<<<<

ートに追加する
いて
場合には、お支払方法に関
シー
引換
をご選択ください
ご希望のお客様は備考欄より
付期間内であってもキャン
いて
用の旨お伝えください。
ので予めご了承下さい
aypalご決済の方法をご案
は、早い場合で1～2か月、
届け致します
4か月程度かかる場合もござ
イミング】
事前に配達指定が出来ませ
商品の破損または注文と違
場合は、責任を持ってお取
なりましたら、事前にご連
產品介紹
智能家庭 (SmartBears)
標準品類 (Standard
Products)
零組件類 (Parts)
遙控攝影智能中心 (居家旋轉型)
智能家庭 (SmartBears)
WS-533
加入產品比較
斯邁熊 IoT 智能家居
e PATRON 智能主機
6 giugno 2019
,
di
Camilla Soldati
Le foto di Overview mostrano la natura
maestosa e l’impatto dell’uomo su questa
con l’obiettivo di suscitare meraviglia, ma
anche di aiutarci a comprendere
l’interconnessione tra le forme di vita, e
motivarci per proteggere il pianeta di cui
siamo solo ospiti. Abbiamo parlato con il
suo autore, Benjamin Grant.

>>>>
<<<<

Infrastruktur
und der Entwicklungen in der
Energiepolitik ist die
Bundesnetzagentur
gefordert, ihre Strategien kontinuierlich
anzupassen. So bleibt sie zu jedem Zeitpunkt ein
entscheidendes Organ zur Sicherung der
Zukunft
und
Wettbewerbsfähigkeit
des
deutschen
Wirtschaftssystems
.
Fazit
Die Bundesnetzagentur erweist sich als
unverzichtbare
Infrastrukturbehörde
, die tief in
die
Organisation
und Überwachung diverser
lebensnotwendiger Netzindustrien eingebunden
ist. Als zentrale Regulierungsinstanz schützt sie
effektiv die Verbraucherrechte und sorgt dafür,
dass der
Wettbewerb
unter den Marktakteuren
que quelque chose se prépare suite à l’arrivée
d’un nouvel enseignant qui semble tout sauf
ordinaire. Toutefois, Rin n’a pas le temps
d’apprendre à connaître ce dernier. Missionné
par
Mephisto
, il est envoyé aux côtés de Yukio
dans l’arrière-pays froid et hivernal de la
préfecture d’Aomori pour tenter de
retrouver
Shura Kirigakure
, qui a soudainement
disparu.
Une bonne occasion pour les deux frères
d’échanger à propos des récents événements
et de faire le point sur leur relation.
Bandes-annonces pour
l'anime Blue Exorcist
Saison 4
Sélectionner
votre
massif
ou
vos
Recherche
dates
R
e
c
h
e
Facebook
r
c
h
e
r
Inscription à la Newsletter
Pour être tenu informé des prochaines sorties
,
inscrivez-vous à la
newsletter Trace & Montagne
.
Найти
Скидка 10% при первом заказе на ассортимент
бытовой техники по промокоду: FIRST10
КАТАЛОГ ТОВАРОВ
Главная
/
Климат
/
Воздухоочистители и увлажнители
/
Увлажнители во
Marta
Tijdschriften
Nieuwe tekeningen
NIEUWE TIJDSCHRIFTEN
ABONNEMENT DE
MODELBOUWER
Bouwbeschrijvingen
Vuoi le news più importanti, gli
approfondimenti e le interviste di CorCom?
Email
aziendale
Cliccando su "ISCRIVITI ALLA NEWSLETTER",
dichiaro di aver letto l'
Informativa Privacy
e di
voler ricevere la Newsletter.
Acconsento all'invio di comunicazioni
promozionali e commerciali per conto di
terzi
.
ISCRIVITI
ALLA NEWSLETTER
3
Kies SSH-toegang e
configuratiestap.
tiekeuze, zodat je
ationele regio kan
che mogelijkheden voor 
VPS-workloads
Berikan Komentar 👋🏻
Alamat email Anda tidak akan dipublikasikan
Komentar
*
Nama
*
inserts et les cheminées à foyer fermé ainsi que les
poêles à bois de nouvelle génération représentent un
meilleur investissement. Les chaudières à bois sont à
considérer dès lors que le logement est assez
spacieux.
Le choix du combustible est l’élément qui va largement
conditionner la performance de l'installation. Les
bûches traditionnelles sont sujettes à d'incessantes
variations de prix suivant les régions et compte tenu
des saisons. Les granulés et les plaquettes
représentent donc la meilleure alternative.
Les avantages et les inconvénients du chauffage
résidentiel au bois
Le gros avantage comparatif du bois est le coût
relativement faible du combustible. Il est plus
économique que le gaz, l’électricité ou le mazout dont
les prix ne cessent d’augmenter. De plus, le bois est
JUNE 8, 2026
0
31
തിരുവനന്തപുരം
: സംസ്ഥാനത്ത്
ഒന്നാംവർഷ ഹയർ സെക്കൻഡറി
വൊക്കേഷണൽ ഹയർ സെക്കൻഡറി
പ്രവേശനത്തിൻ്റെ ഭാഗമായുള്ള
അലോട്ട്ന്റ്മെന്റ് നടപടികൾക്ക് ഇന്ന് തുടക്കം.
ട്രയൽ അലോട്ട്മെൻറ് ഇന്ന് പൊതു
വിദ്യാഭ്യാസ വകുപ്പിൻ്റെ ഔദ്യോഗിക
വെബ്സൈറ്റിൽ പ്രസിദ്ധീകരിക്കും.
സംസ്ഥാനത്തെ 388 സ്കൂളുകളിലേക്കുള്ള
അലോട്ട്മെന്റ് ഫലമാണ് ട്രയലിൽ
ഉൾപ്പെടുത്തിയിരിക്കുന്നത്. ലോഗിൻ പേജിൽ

>>>>

Only the lines above that include the word "bois" belong in the answer; copy each one.

poêles à bois de nouvelle génération représentent un
meilleur investissement. Les chaudières à bois sont à
résidentiel au bois
Le gros avantage comparatif du bois est le coût
les prix ne cessent d’augmenter. De plus, le bois est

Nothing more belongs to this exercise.